Well, that's as far as I got last night, scribbling what I thought was a brilliant title for my next post on a piece of paper. I was interrupted before I could finish. Now I have no idea how that thought ended.
Recently I bought a book about feng shui. It's supposed to help me clean out my house. And, miracle of miracles, it's working better than I expected. It talks a lot about stagnation. Mental and emotional stagnation encouraged and perpetuated by environmental stagnation. I'm supposed to be throwing out all my broken dishes, purging the purported piles of random stuff that have accumulated in the corners of my rooms... and at the same time, loosening the death grip my brain has on the past. Or vice-versa; loosening the past's grip on my mind.
Following the same train of thought, I was considering weight-loss.

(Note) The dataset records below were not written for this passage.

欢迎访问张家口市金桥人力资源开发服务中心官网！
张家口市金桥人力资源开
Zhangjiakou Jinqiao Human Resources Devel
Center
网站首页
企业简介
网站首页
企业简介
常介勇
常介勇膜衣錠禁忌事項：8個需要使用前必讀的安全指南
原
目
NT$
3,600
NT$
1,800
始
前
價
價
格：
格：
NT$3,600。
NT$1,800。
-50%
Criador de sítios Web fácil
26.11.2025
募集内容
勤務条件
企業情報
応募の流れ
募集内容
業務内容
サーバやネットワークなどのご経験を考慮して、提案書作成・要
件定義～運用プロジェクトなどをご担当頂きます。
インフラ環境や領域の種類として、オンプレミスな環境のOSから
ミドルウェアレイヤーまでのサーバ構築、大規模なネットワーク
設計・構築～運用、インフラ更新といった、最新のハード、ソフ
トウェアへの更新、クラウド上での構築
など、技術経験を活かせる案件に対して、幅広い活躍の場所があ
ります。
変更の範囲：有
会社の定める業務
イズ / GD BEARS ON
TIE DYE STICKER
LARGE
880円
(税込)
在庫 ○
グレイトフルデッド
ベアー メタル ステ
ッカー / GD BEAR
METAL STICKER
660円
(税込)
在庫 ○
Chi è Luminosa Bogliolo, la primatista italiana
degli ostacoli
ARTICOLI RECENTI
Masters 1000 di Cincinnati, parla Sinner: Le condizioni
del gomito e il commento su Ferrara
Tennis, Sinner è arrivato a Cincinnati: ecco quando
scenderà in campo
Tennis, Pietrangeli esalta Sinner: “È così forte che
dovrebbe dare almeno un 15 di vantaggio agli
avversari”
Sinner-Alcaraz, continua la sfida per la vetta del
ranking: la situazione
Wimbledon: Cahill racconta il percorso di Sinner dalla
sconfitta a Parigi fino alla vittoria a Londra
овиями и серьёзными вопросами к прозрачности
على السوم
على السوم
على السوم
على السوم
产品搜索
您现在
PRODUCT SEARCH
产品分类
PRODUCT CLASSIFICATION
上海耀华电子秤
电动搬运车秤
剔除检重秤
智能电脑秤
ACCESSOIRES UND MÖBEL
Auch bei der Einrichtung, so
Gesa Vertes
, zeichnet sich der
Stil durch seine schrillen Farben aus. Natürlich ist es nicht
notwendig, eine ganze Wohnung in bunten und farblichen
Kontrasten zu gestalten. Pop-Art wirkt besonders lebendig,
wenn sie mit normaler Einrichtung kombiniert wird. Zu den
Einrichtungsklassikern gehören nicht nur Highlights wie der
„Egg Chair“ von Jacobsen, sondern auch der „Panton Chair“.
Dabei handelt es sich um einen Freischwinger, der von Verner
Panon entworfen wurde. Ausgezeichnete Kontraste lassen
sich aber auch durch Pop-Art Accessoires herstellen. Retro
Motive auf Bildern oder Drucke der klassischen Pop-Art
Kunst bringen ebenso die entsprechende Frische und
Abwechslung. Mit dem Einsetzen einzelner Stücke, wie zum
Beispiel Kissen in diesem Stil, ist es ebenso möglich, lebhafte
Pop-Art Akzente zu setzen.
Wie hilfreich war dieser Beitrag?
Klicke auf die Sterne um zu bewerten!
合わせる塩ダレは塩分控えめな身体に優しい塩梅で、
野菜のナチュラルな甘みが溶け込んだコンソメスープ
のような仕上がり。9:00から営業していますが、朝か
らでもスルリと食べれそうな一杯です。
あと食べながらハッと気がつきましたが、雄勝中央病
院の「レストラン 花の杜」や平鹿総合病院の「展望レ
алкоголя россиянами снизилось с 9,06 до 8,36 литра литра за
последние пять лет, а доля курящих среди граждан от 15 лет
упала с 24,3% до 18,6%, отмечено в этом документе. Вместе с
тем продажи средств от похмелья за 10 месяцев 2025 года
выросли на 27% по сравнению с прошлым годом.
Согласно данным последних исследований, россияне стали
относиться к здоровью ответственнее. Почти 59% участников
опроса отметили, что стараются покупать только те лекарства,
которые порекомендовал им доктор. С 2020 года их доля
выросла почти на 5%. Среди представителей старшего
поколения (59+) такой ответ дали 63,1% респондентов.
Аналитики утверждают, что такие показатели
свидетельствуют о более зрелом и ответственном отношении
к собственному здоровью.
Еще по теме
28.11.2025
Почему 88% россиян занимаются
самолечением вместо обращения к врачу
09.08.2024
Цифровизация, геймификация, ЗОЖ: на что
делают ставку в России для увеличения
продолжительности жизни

-Rather than a goal of thinness, or fitting into smaller pants, or becoming physically healthier, I was wondering about approaching it from the new angle of anti-stagnation. Ridding myself of bodily clutter.
Following that thought further, I envisioned myself going backwards through years of accumulated stores - this week, I'd work through 2008 Christmas chocolate and Thanksgiving turkey... next month, perhaps my birthday cake from the summer, or last year's Easter candy. Maybe after awhile, I could finally rid myself of meals I ate in 2001; my body will be flying through time, gaining speed as the ballast falls away.
Sounds great... in a totally psychotic way.